Kierowca
15.10.2017

 

  • Większość kierowców przecenia swoje możliwości. Ty też!
  • Umiejętność rozpoznawania zagrożeń to podstawa
  • Producenci aut organizują szkolenia dla kierowców


Dobry system szkolenia kierowców - poza nauką techniki jazdy - powinien też uświadamiać kursantom, jaką rolę odgrywają na drodze, jaką ponoszą odpowiedzialność i jakie zagrożenia kryją się w nich samych. Niestety, większość kierowców podczas kursów na prawo jazdy nie ma okazji przejść takiego szkolenia. A szkoda! To jednak nic straconego - nawet gdy masz prawo jazdy od lat i uważasz się za świetnego kierowcę (a może szczególnie wtedy), warto pomyśleć o kursie doskonalenia jazdy. Tego typu szkolenia coraz częściej organizują dla swoich pracowników firmy posiadające floty samochodowe. Zwykle powód jest ten sam - zbyt duże straty i przestoje spowodowane kolizjami oraz wypadkami.
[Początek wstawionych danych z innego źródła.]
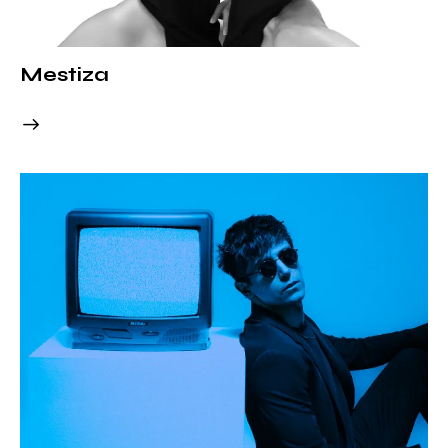
Mestiza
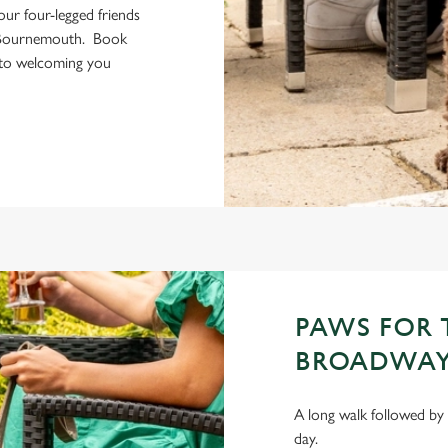
your four-legged friends
n Bournemouth. Book
 to welcoming you
PAWS FOR
BROADWAY
A long walk followed by 
day.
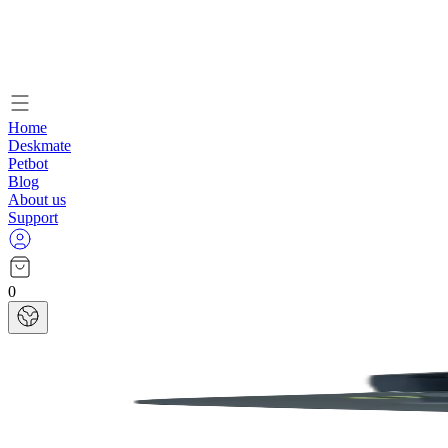
Home
Deskmate
Petbot
Blog
About us
Support
0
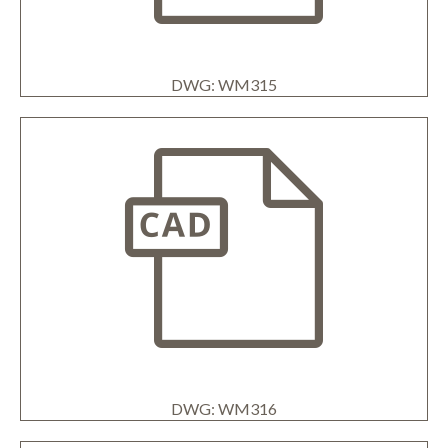
DWG: WM315
DWG: WM316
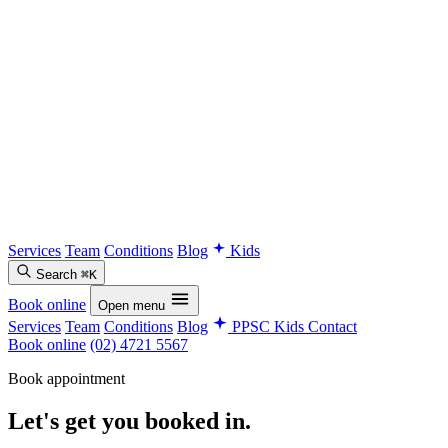
Services
Team
Conditions
Blog
Kids
Search
⌘K
Book online
Open menu
Services
Team
Conditions
Blog
PPSC Kids
Contact
Book online
(02) 4721 5567
Book appointment
Let's get you
booked in.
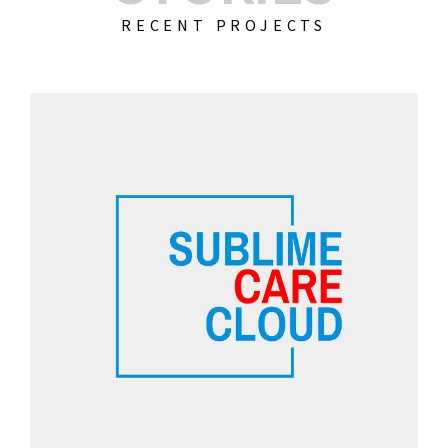
RECENT PROJECTS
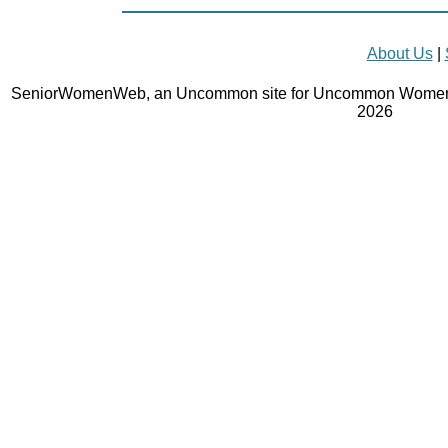
About Us
|
SeniorWomenWeb, an Uncommon site for Uncommon Women 
2026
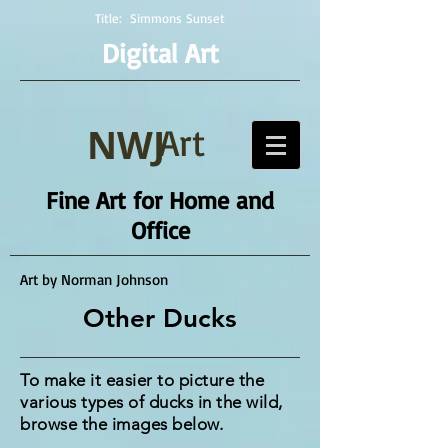
Title:
Simmons Sunset
Digital Art
NWJ
Art
Fine Art for Home and
Office
Art by Norman Johnson
Other Ducks
To make it easier to picture the
various types of ducks in the wild,
browse the images below.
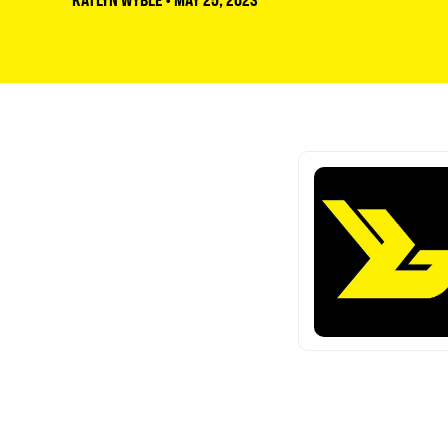
KATLYN WYBLE
•
MAY 25, 2023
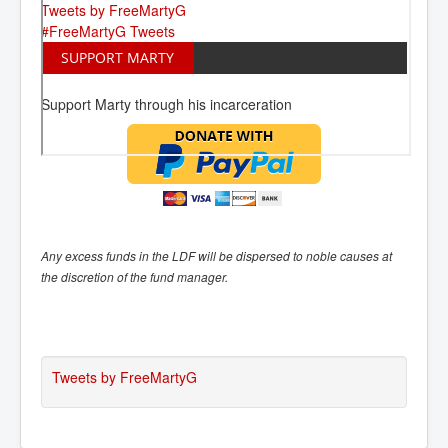
Tweets by FreeMartyG
#FreeMartyG Tweets
SUPPORT MARTY
Support Marty through his incarceration
Any excess funds in the LDF will be dispersed to noble causes at
the discretion of the fund manager.
Tweets by FreeMartyG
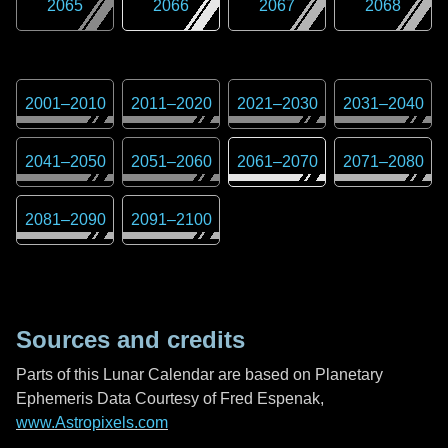
2065
2066
2067
2068
2001
–
2010
2011
–
2020
2021
–
2030
2031
–
2040
2041
–
2050
2051
–
2060
2061
–
2070
2071
–
2080
2081
–
2090
2091
–
2100
Sources and credits
Parts of this Lunar Calendar are based on Planetary
Ephemeris Data Courtesy of Fred Espenak,
www.Astropixels.com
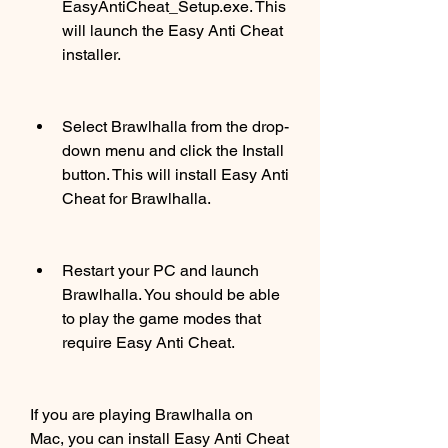
EasyAntiCheat_Setup.exe. This 
will launch the Easy Anti Cheat 
installer.
Select Brawlhalla from the drop-
down menu and click the Install 
button. This will install Easy Anti 
Cheat for Brawlhalla.
Restart your PC and launch 
Brawlhalla. You should be able 
to play the game modes that 
require Easy Anti Cheat.
If you are playing Brawlhalla on 
Mac, you can install Easy Anti Cheat 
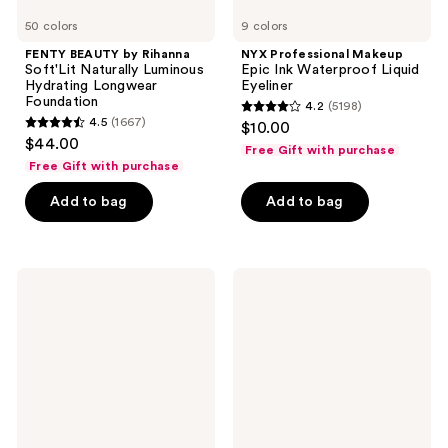
50 colors
9 colors
FENTY BEAUTY by Rihanna
NYX Professional Makeup
Soft'Lit Naturally Luminous
Epic Ink Waterproof Liquid
Hydrating Longwear
Eyeliner
Foundation
4.2
(5198)
4.2
4.5
(1667)
$10.00
4.5
out
$44.00
Free Gift with purchase
out
of
Free Gift with purchase
of
5
Add to bag
Add to bag
5
stars
stars
;
;
5198
1667
NYX
Clinique
reviews
Professional
Even
reviews
Makeup
Better
Butter
Clinical
Gloss
Serum
Non-
Foundation
Sticky
Broad
Lip
Spectrum
Gloss
SPF
25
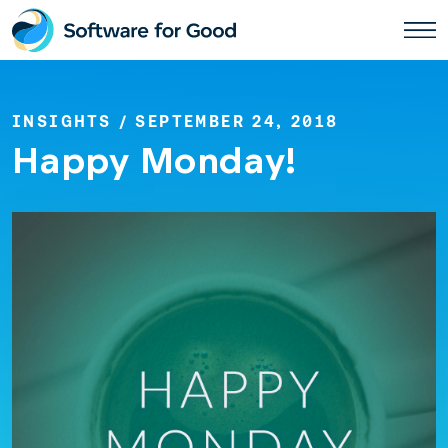
Skip
to
content
INSIGHTS
/ SEPTEMBER 24, 2018
Happy Monday!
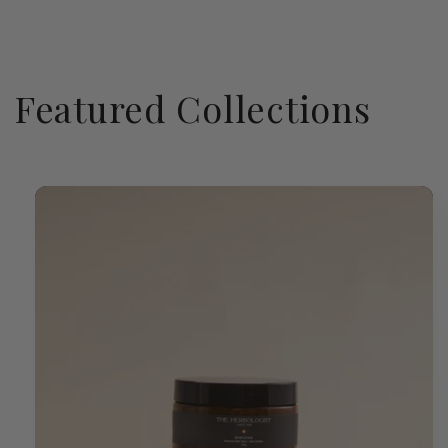
Featured Collections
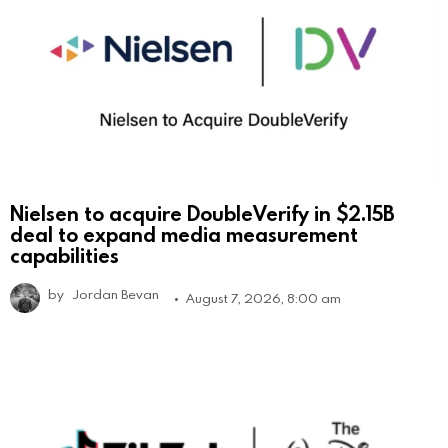
Nielsen to acquire DoubleVerify in $2.15B
deal to expand media measurement
capabilities
by
Jordan Bevan
August 7, 2026, 8:00 am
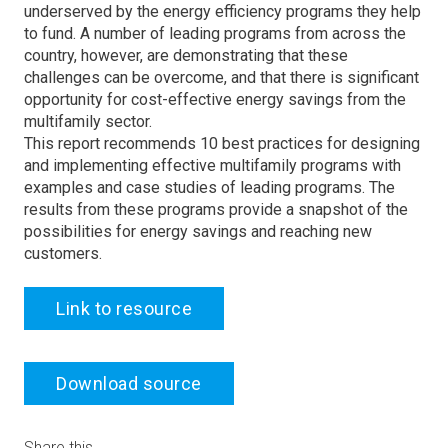
underserved by the energy efficiency programs they help
to fund. A number of leading programs from across the
country, however, are demonstrating that these
challenges can be overcome, and that there is significant
opportunity for cost-effective energy savings from the
multifamily sector.
This report recommends 10 best practices for designing
and implementing effective multifamily programs with
examples and case studies of leading programs. The
results from these programs provide a snapshot of the
possibilities for energy savings and reaching new
customers.
Link to resource
Download source
Share this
Lekcje pokory dla „mistrzów kierownicy”

Firmy mają z reguły narzędzia pozwalające na ocenę tego, jak jeżdżą pracujący dla nich kierowcy. W większości aut służbowych są montowane systemy monitoringu, nadzorujące nie tylko przebiegi tras, lecz także osiągane przez pojazdy prędkości, a nawet styl jazdy. Oczywiście, można próbować dyscyplinować pracowników jeżdżących zbyt szybko, np. przez wysłanie im ostrzegawczego e-maila lub SMS-a czy też przez przeniesienie części odpowiedzialności za koszty naprawy pojazdu uszkodzonego w wyniku kolizji. Te metody okazują się jednak mniej skuteczne od rzetelnie przeprowadzonych szkoleń dla kierowców. Jak przebiegają takie kursy? Z reguły ich wstępnym etapem jest udowodnienie kierowcy, że nie jest mistrzem kierownicy. Niewiele do tego potrzeba - wystarczy symulacja sytuacji ominięcia przeszkody na śliskiej nawierzchni lub próba hamowania przed przeszkodą imitowaną przez słupy wody. Okazuje się wtedy, jak pozorne jest wrażenie pełnego panowania nad autem i jak niewiele potrafi większość kierowców, nawet tych z wieloletnim stażem. Zaaranżowana sytuacja nie jest skomplikowana - kierowca wie, że będzie musiał zahamować oraz że przy zadanej prędkości na pewno wystarczy mu miejsca. Nagle w pewnym momencie pada sygnał z krótkofalówki: ,,hamuj!”. Wówczas większość osób naciska pedał hamulca za słabo albo zapomina o sprzęgle. A jaka byłaby reakcja kierowcy, gdyby prawdziwe zagrożenie pojawiło się bez ostrzeżenia?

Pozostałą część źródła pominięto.